10-05-2014 01:13 PM
I have a classification problem with 6 classes and 14500 features (Interval ). I need to reduce the dimensions.
whats is the optimal method to do that?
Decision tree, PCA,....
10-07-2014 02:16 PM
A great thing about Enterprise Miner is that you can try multiple techniques at once. Since two flows on a diagram run in parallel you are also making the most out of your time.
Note that nodes like decision tree will do variable selection, and nodes like PCA will do dimension reduction.
Advanced Predictive Modeling Using SAS Enterprise Miner is a course that explains very well advanced topics, including unsupervised (PCA, variable clustering, etc) and supervised (PLS, LARS, LASSO, etc) dimension reduction techniques. Highly recommended!
A best practice is to try several techniques and select the one that suits your target, number of observations, and number of input variables.
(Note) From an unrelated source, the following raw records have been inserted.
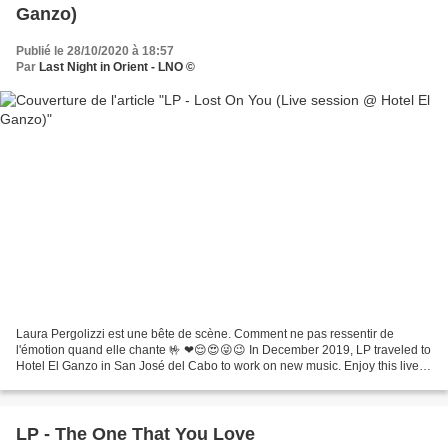
Ganzo)
Publié le 28/10/2020 à 18:57
Par
Last Night in Orient - LNO ©
Laura Pergolizzi est une bête de scène. Comment ne pas ressentir de
l'émotion quand elle chante 🤟 ❤😌😍😜😉 In December 2019, LP traveled to
Hotel El Ganzo in San José del Cabo to work on new music. Enjoy this live
performance of "Lost On You" from Hotel...
LP - The One That You Love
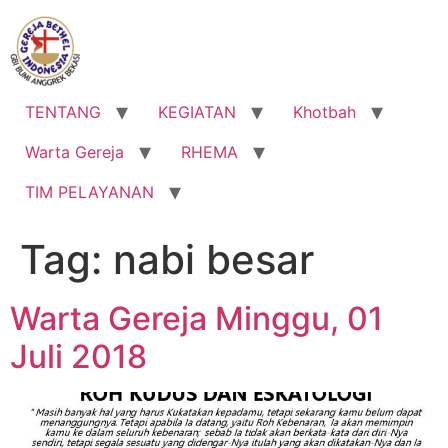
Lewati
ke
konten
TENTANG
KEGIATAN
Khotbah
Warta Gereja
RHEMA
TIM PELAYANAN
Tag:
nabi besar
Warta Gereja Minggu, 01
Juli 2018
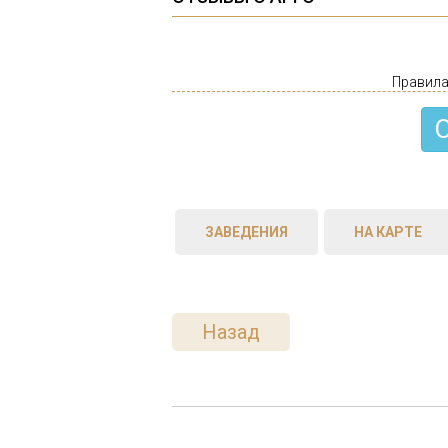
Правила
ЗАВЕДЕНИЯ
НА КАРТЕ
Назад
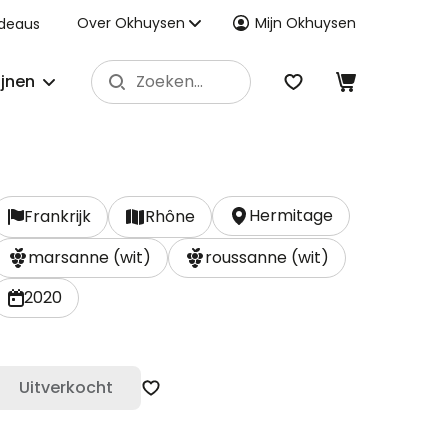
Over Okhuysen
Mijn Okhuysen
deaus
ijnen
Hermitage
Frankrijk
Rhône
marsanne (wit)
roussanne (wit)
2020
Uitverkocht
Zet op verlanglijst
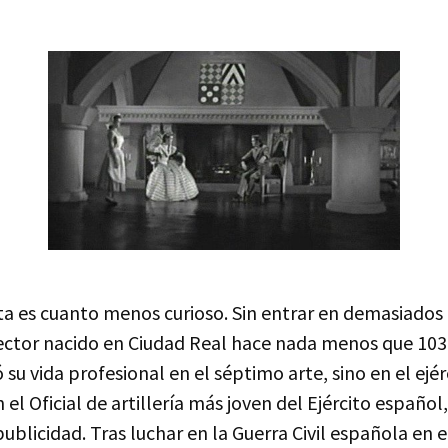
ta es cuanto menos curioso. Sin entrar en demasiados 
rector nacido en Ciudad Real hace nada menos que 10
u vida profesional en el séptimo arte, sino en el ejér
 el Oficial de artillería más joven del Ejército español
 publicidad. Tras luchar en la Guerra Civil española en 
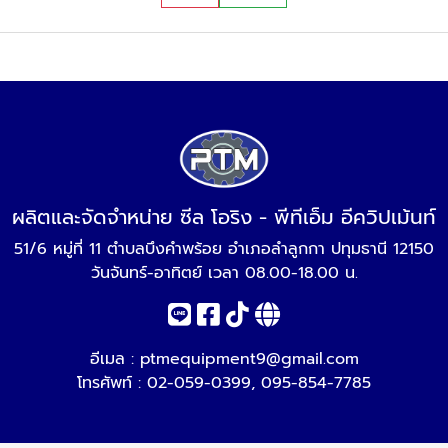
ผลิตและจัดจำหน่าย ซีล โอริง - พีทีเอ็ม อีควิปเม้นท์
51/6 หมู่ที่ 11 ตำบลบึงคำพร้อย อำเภอลำลูกกา ปทุมธานี 12150
วันจันทร์-อาทิตย์ เวลา 08.00-18.00 น.
อีเมล :
ptmequipment9@gmail.com
โทรศัพท์ :
02-059-0399
,
095-854-7785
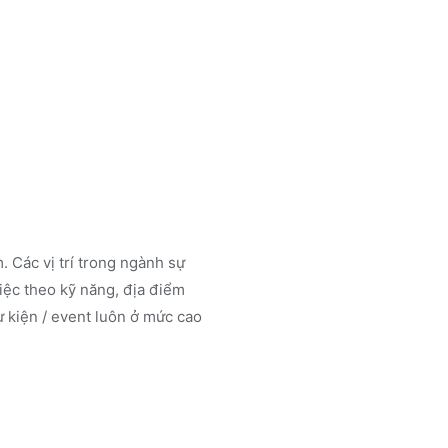
. Các vị trí trong ngành
sự
ệc theo kỹ năng, địa điểm
 kiện / event luôn ở mức cao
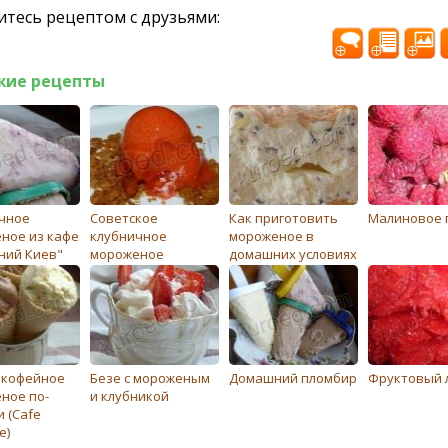
тесь рецептом с друзьями:
жие рецепты
чноe
Советское
Как приготовить
Малиновое 
ноe из кафе
клубничное
мороженое в
ний Киев"
мороженое
домашних условиях
 кофейное
Бeзe с морожeным
Домашний пломбир
Фруктовый 
ное по-
и клубникой
 (Cafe
e)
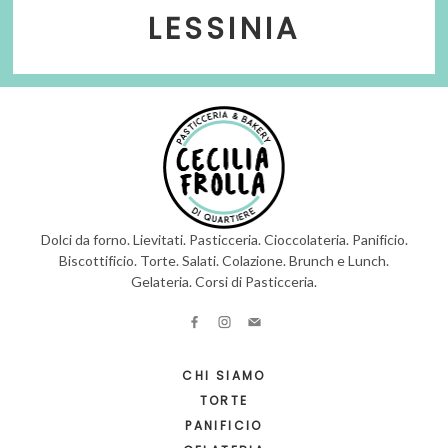
LESSINIA
Dolci da forno. Lievitati. Pasticceria. Cioccolateria. Panificio.
Biscottificio. Torte. Salati. Colazione. Brunch e Lunch.
Gelateria. Corsi di Pasticceria.
CHI SIAMO
TORTE
PANIFICIO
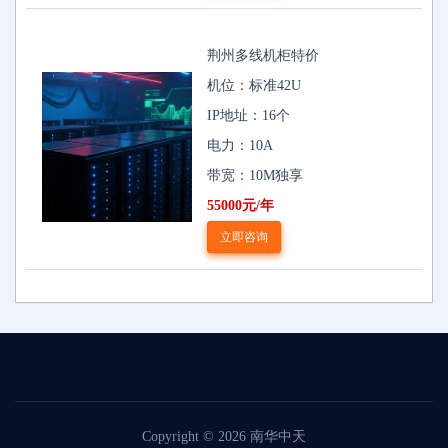
荆州多线机柜特价
机位：标准42U
IP地址：16个
电力：10A
带宽：10M独享
55000元/年
立即咨询
Copyright © 2026
南华中天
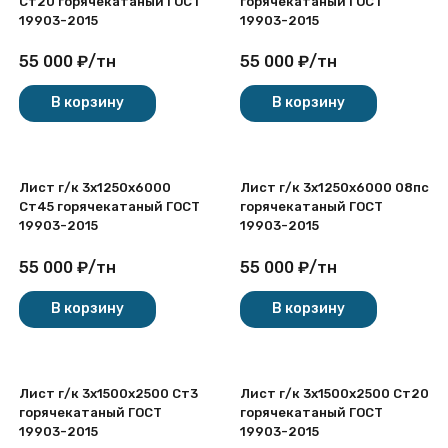
Ст20 горячекатаный ГОСТ
горячекатаный ГОСТ
19903-2015
19903-2015
55 000
₽
/
тн
55 000
₽
/
тн
В корзину
В корзину
Лист г/к 3х1250x6000
Лист г/к 3х1250x6000 08пс
Ст45 горячекатаный ГОСТ
горячекатаный ГОСТ
19903-2015
19903-2015
55 000
₽
/
тн
55 000
₽
/
тн
В корзину
В корзину
Лист г/к 3х1500x2500 Ст3
Лист г/к 3х1500x2500 Ст20
горячекатаный ГОСТ
горячекатаный ГОСТ
19903-2015
19903-2015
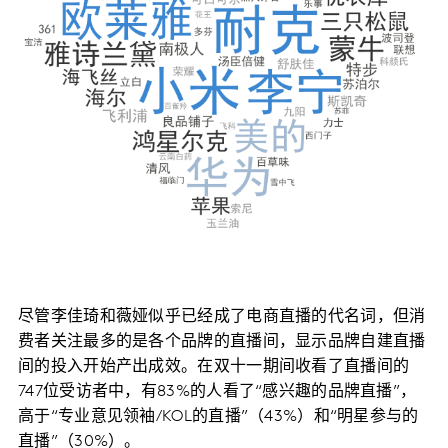
尽管李佳琦和薇娅似乎已经成了电商直播的代名词，但消
费者关注最多的是各个品牌的直播间，显示品牌自建直播
间的投入开始产出成效。在双十一期间收看了直播间的
747位受访者中，有83%的人看了“感兴趣的品牌直播”，
高于“专业意见领袖/KOL的直播”（43%）和“明星参与的
直播”（30%）。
Also check this discussion ( ) where you can find a list of nodes that you can use for variable selection.
Also, what kind of classification of problem are you trying to solve? Are you dealing with missing values in the input variables? And what is the distribution of those 6 classes? You might even want to use a two-step model.
I hope it helps,
10-10-2014 09:43 AM
I agree with Miguel and is even using the book from the course he recommends above in my day-to-day work.
From my perspective, PCA is an awesome and great way to reduce the dimensions, although the problem with the technique is that it often becomes difficult to explain to a client or user of the model what exactly the PCA variables mean and how they relate to the parameters of the model. I would maybe use a decision tree to select useful variables and go from there (there's a specific way to configure the decision tree node to select variables). You can also use regression to select variables (especially forward selection, which is good at detecting strong interactions). Just note that these nodes may run a considerable amount of time due to your big dataset. Also (something I use a lot), since your inputs are interval variables, you could cluster them into groups using eminer's clustering node and then use one representative from each cluster for subsequent modelling. Eminer automatically exports the cluster representatives if you set the Variable Selection option in the clustering node to "Best Variables". Something I also sometimes use (although it's not as successful as the other techniques mentioned earlier) is SAS's variable selection node and then setting the minimum Chi Square lower bound much lower than Eminer's default value so that it may select a larger number of important variables.
Hope you succeed!
10-15-2014 12:32 PM
One thing I'd add is that I wouldn't trust one decision tree to do variable selection for me. Decision trees are highly unstable models, and small changes in the data (i.e. even a change in SEED) can produce vastly different variable selections. Especially when many of your variables are correlated. That is why I'd rather use a Random Forest to get a feeling for variable importance. Not sure EM has random forests though, haven't use EM in a while.
10-15-2014 02:28 PM
Generally speaking the hp forest procedure has been available beginning with Enterprise Miner 7.1.
As Wendy has pointed out, the HP Forest Node is capable of variable selection beginning with Enterprise Miner 13.1. Enterprise Miner 13.1 was released December 2013.